China stares at national crisis with spike in COVID-19 cases
Apr 19, 2022
Beijing [China], April 19 : China on Monday reported 3,297 locally transmitted confirmed COVID-19 cases, the National Health Commission said on Tuesday, while lockdowns in cities are triggering cascading effects with Beijing staring at a national crisis.
Of these new locally transmitted cases, China's economic hub Shanghai reported 3,084 cases and 17,332 locally-transmitted asymptomatic infections, Xinhua reported.
Seven new deaths from COVID-19 were reported on Monday in Shanghai.
Apart from Shanghai, 18 other provincial-level regions on the mainland saw new local COVID-19 cases, including 88 in the northeastern province of Jilin.
A total of 1,912 COVID-19 patients were discharged from hospitals after recovery on the Chinese mainland on Monday, said the Commission report, Xinhua reported.
Across China, cities are locking down their residents, supply lines are rupturing, and officials are scrambling to secure the movement of basic goods, with its largest-ever recorded outbreak of COVID-19 threatening to spiral into a national crisis of the government's own making.
At least 44 Chinese cities are under either a full or partial lockdown as authorities persist in trying to curb the spread of the highly transmissible Omicron variant, according to a report from investment bank Nomura and CNN's report as of Thursday.
In Shanghai, the epicentre of the country's latest outbreak, scenes once unimaginable for the hyper-modern financial capital have become part of the daily struggle for 25 million people.

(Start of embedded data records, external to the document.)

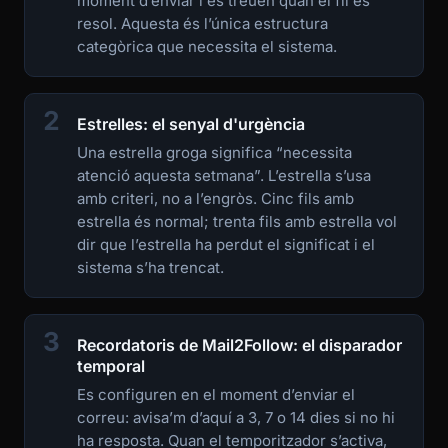
moment d’enviar i es treuen quan el fil es
resol. Aquesta és l’única estructura
categòrica que necessita el sistema.
2
Estrelles: el senyal d'urgència
Una estrella groga significa “necessita
atenció aquesta setmana”. L’estrella s’usa
amb criteri, no a l’engròs. Cinc fils amb
estrella és normal; trenta fils amb estrella vol
dir que l’estrella ha perdut el significat i el
sistema s’ha trencat.
3
Recordatoris de Mail2Follow: el disparador
temporal
Es configuren en el moment d’enviar el
correu: avisa’m d’aquí a 3, 7 o 14 dies si no hi
ha resposta. Quan el temporitzador s’activa,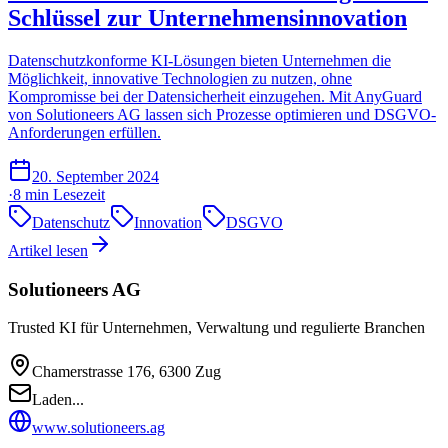
Schlüssel zur Unternehmensinnovation
Datenschutzkonforme KI-Lösungen bieten Unternehmen die
Möglichkeit, innovative Technologien zu nutzen, ohne
Kompromisse bei der Datensicherheit einzugehen. Mit AnyGuard
von Solutioneers AG lassen sich Prozesse optimieren und DSGVO-
Anforderungen erfüllen.
20. September 2024
·
8 min
Lesezeit
Datenschutz
Innovation
DSGVO
Artikel lesen
Solutioneers AG
Trusted KI für Unternehmen, Verwaltung und regulierte Branchen
Chamerstrasse 176, 6300 Zug
Laden...
www.solutioneers.ag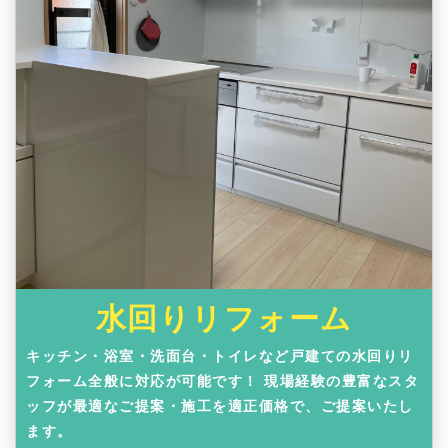
水回りリフォーム
キッチン・浴室・洗面台・トイレなど戸建ての水回りリ
フォーム全般に対応が可能です！ 現場経験の豊富なスタ
ッフが最適なご提案・施工を適正価格で、ご提案いたし
ます。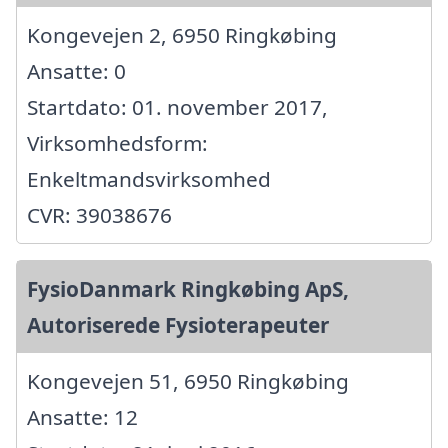
Kongevejen 2, 6950 Ringkøbing
Ansatte: 0
Startdato: 01. november 2017,
Virksomhedsform:
Enkeltmandsvirksomhed
CVR: 39038676
FysioDanmark Ringkøbing ApS,
Autoriserede Fysioterapeuter
Kongevejen 51, 6950 Ringkøbing
Ansatte: 12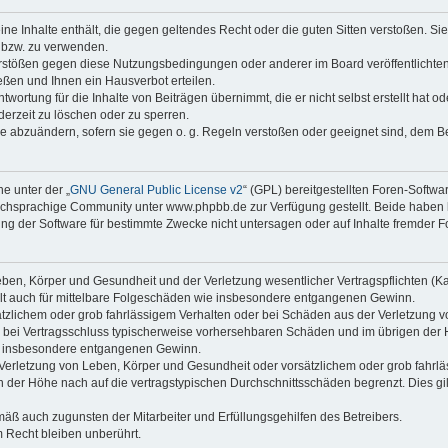
keine Inhalte enthält, die gegen geltendes Recht oder die guten Sitten verstoßen. Si
n bzw. zu verwenden.
erstößen gegen diese Nutzungsbedingungen oder anderer im Board veröffentlicht
ßen und Ihnen ein Hausverbot erteilen.
wortung für die Inhalte von Beiträgen übernimmt, die er nicht selbst erstellt hat 
derzeit zu löschen oder zu sperren.
äge abzuändern, sofern sie gegen o. g. Regeln verstoßen oder geeignet sind, dem 
e unter der „
GNU General Public License v2
“ (GPL) bereitgestellten Foren-Soft
chsprachige Community unter www.phpbb.de zur Verfügung gestellt. Beide haben ke
g der Software für bestimmte Zwecke nicht untersagen oder auf Inhalte fremder F
ben, Körper und Gesundheit und der Verletzung wesentlicher Vertragspflichten (Kard
gilt auch für mittelbare Folgeschäden wie insbesondere entgangenen Gewinn.
ätzlichem oder grob fahrlässigem Verhalten oder bei Schäden aus der Verletzung 
 die bei Vertragsschluss typischerweise vorhersehbaren Schäden und im übrigen de
wie insbesondere entgangenen Gewinn.
erletzung von Leben, Körper und Gesundheit oder vorsätzlichem oder grob fahrläs
der Höhe nach auf die vertragstypischen Durchschnittsschäden begrenzt. Dies gi
mäß auch zugunsten der Mitarbeiter und Erfüllungsgehilfen des Betreibers.
 Recht bleiben unberührt.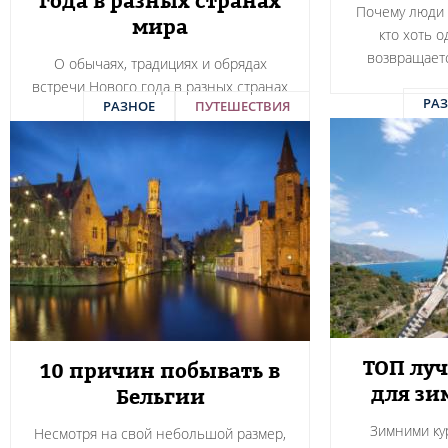
года в разных странах
Почему люди е
мира
кто хоть 
возвращаетс
О обычаях, традициях и обрядах
встречи Нового года в разных странах
РА
РАЗНОЕ
ПУТЕШЕСТВИЯ
ТОП лу
10 причин побывать в
для зи
Бельгии
Зимними ку
Несмотря на свой небольшой размер,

There, residents forbidden to leave the confines of their apartments or housing blocks for weeks have been desperate for food and freedom -- some seen in social media clips screaming out of their windows in frustration or clashing with hazmat-clad workers. Even after the release of a tentative plan Monday for the partial relaxation of measures, there appears to be no end in sight, reported CNN.

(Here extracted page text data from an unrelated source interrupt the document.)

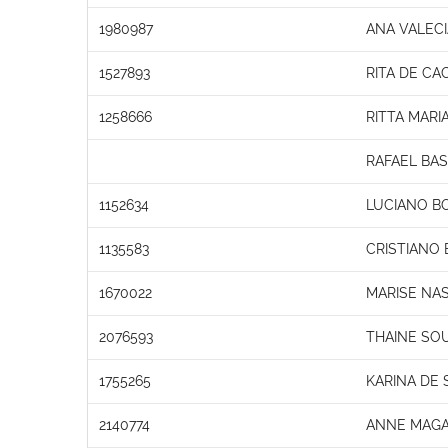
1980987
ANA VALECI
1527893
RITA DE CA
1258666
RITTA MARI
RAFAEL BA
1152634
LUCIANO B
1135583
CRISTIANO
1670022
MARISE NA
2076593
THAINE SO
1755265
KARINA DE 
2140774
ANNE MAGAL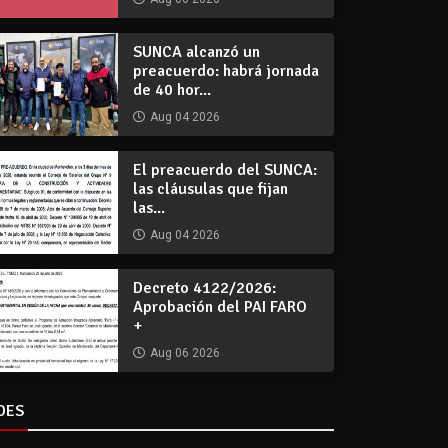
SUNCA alcanzó un
preacuerdo: habrá jornada
de 40 hor...
Aug 04 2026
El preacuerdo del SUNCA:
las cláusulas que fijan
las...
Aug 04 2026
Decreto 4122/2026:
Aprobación del PAI FARO
+
Aug 06 2026
DES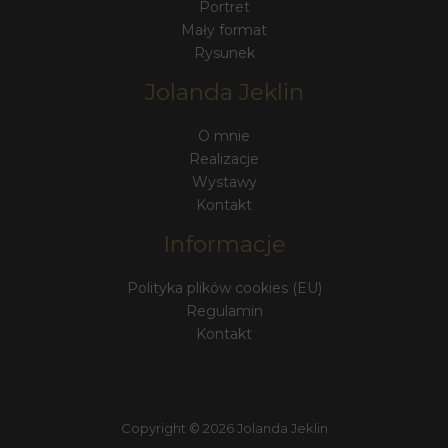
Portret
Mały format
Rysunek
Jolanda Jeklin
O mnie
Realizacje
Wystawy
Kontakt
Informacje
Polityka plików cookies (EU)
Regulamin
Kontakt
Copyright © 2026 Jolanda Jeklin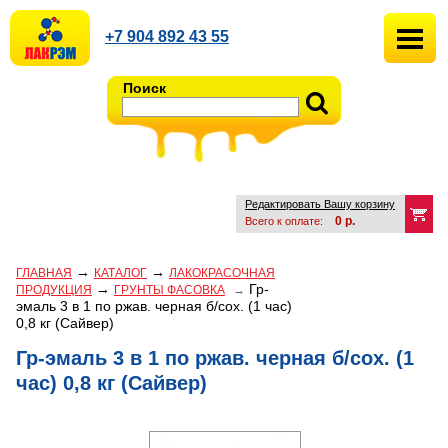
+7 904 892 43 55
Поиск
Редактировать Вашу корзину
0
р.
Всего к оплате:
→
→
ГЛАВНАЯ
КАТАЛОГ
ЛАКОКРАСОЧНАЯ
→
Гр-
ПРОДУКЦИЯ
ГРУНТЫ ФАСОВКА
→
эмаль 3 в 1 по ржав. черная б/сох. (1 час)
0,8 кг (Сайвер)
Гр-эмаль 3 в 1 по ржав. черная б/сох. (1
час) 0,8 кг (Сайвер)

The current situation may mark the most significant challenge for the country -- and, arguably, for Chinese leader Xi Jinping against zero Covid policy.

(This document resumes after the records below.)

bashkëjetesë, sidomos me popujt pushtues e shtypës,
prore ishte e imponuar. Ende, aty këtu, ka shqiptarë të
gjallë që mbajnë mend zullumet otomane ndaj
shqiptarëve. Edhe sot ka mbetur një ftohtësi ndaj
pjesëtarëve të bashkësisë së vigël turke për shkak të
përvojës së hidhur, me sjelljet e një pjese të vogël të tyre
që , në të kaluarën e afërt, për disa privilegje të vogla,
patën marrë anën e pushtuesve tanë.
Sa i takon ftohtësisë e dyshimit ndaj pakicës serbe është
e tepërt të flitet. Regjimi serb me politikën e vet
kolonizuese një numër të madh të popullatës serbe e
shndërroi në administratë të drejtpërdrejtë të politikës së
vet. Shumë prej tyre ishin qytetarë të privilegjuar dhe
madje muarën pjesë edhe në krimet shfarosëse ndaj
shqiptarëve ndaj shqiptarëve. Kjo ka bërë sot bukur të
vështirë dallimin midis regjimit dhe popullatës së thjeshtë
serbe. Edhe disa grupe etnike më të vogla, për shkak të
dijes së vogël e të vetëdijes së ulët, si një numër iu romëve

Getting supplies across the country has become a steep challenge, with some expressways closed, and truck drivers ensnared in quarantine or at thousands of highway health checkpoints.
Some cities have discouraged their residents from leaving, like the major southern port of Guangzhou, which requires its 18 million people to show a negative COVID test if they want to get out. Moreover, the zero-covid policy has sparked mounting frustration and anger in Shanghai and threatens more disruption amplifying the risks for the Communist Party.